Bomba-relógio
Diante de tantas atividades e responsabilidades cotidianas, não só laborais mas sociais e culturais, sinto-me a cada dia um protagonista de diferentes condições, que de certa forma castram por motivos de ordem social, os comentários e observações de meu humor ácido.
Os pensamentos instantâneos e oportunistas frustram-se diante da censura imposta ao longo do aprendizado das relações e submetem suas angústias aos arquivos da insatisfação, que nada mais são do que repositórios de raiva contida.

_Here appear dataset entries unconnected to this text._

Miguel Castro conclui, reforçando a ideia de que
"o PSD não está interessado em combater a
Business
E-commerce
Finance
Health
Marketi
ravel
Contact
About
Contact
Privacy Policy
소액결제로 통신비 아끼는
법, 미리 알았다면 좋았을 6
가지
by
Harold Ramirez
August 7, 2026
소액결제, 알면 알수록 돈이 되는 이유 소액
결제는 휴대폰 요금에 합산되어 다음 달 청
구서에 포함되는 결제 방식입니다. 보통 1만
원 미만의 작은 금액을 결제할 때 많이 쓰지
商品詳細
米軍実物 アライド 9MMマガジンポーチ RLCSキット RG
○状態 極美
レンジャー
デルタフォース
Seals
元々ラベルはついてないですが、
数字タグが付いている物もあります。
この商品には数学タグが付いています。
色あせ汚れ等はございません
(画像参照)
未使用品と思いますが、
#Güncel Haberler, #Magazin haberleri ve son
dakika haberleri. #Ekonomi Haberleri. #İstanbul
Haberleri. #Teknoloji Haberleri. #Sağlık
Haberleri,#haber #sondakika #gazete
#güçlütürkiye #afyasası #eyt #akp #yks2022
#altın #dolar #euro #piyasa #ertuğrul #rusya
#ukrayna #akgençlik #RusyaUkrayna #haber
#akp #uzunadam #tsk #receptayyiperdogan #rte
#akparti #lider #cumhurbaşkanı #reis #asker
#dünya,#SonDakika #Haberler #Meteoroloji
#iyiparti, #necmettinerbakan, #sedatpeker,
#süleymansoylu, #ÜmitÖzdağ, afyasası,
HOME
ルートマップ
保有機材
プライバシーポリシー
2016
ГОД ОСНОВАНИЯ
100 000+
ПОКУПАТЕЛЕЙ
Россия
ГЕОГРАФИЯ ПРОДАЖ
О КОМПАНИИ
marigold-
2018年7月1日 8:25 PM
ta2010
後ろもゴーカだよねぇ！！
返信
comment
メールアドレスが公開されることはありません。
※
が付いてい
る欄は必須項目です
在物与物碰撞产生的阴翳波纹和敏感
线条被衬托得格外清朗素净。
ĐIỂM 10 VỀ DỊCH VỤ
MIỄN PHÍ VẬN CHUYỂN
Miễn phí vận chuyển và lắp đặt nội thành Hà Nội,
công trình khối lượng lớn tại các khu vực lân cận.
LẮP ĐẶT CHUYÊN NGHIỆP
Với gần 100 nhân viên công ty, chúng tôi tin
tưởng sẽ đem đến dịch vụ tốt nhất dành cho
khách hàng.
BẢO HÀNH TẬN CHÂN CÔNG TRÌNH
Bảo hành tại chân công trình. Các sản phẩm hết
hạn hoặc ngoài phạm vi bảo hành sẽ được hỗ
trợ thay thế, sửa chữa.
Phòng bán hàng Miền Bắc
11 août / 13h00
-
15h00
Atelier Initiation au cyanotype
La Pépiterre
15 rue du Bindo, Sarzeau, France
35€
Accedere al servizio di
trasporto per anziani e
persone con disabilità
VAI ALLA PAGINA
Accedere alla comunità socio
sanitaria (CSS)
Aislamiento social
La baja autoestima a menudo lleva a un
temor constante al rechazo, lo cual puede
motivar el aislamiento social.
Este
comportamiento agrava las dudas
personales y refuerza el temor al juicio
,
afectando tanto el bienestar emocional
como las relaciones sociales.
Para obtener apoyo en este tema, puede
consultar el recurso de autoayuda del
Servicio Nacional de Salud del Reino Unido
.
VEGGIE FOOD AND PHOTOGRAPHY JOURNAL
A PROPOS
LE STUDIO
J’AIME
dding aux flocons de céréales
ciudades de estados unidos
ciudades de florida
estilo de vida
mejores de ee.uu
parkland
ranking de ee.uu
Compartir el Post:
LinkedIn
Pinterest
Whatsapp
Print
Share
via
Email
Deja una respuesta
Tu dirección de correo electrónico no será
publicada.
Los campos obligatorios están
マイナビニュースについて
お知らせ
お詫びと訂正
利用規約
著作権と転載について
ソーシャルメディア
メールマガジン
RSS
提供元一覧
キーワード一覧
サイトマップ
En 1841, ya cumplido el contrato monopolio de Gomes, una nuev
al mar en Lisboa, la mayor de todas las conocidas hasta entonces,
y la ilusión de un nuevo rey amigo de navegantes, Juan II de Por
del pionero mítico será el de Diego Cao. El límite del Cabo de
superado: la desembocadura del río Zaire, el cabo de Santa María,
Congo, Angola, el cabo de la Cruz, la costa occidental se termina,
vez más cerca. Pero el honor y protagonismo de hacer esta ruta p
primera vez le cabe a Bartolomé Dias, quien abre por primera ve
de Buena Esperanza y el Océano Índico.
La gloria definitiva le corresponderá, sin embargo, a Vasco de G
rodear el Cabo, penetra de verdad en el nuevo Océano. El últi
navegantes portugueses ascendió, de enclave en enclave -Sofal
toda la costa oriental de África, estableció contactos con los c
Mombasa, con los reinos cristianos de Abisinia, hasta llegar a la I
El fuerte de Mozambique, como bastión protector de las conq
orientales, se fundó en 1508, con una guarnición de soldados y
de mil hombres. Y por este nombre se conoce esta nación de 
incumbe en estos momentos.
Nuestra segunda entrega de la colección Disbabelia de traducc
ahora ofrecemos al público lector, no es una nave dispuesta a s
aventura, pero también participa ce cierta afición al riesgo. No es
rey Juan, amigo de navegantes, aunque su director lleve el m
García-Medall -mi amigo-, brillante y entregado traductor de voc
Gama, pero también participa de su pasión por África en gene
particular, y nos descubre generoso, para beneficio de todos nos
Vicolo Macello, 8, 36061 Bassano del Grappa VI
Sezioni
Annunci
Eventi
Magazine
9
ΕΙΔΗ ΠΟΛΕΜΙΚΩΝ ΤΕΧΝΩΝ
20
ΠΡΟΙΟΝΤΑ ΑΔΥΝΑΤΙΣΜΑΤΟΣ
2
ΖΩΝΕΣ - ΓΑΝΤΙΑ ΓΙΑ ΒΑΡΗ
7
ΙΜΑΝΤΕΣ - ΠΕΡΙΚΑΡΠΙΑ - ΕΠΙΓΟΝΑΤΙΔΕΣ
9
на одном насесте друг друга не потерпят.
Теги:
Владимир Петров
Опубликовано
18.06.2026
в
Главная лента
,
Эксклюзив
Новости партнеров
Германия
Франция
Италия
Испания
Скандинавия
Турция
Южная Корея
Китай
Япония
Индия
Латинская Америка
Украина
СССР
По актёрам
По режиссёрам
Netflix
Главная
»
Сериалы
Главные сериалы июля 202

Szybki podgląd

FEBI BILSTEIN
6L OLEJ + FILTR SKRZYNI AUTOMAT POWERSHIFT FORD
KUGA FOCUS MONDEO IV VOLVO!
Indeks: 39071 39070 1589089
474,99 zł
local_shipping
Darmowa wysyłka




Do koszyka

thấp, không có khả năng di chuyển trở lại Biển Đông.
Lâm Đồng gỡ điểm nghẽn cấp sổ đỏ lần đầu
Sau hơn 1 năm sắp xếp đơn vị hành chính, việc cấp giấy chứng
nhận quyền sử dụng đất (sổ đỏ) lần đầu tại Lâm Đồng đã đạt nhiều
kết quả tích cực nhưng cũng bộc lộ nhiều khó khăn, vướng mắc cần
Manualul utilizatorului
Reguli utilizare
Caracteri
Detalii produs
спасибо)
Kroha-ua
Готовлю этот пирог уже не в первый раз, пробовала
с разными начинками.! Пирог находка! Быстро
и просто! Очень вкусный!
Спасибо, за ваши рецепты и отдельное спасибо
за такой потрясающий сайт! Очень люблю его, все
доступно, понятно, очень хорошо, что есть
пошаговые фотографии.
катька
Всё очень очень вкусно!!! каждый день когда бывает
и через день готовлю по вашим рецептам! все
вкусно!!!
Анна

Diferentemente das atividades vulcânicas, o estopim libertário em alguns casos pode ser uma pequena faísca ou até mesmo um cheiro de fumaça…descortinando assim uma imensa reserva de argumentos e discursos camuflados na tentativa de validar sua melancólica existência.
A intolerância e a agressão verbal dirigida condiciona o protagonista a experimentar sensações e pseudo-realidades fundamentalistas em um momento unicamente emotivo.
Ao retornar ao seu estado normal de consciência, imerso em um monólogo analítico, desculpa-se por imposição da condição de compatibilidade social e disponibliza novamente um campo desfragmentado para novos abastecimentos. Um verdadeiro paiol.
Esse sofismo todo era só pra dizer que, quando a gente enche o saco, explode e depois volta ao normal até encher de novo.
Vou ouvir Miles.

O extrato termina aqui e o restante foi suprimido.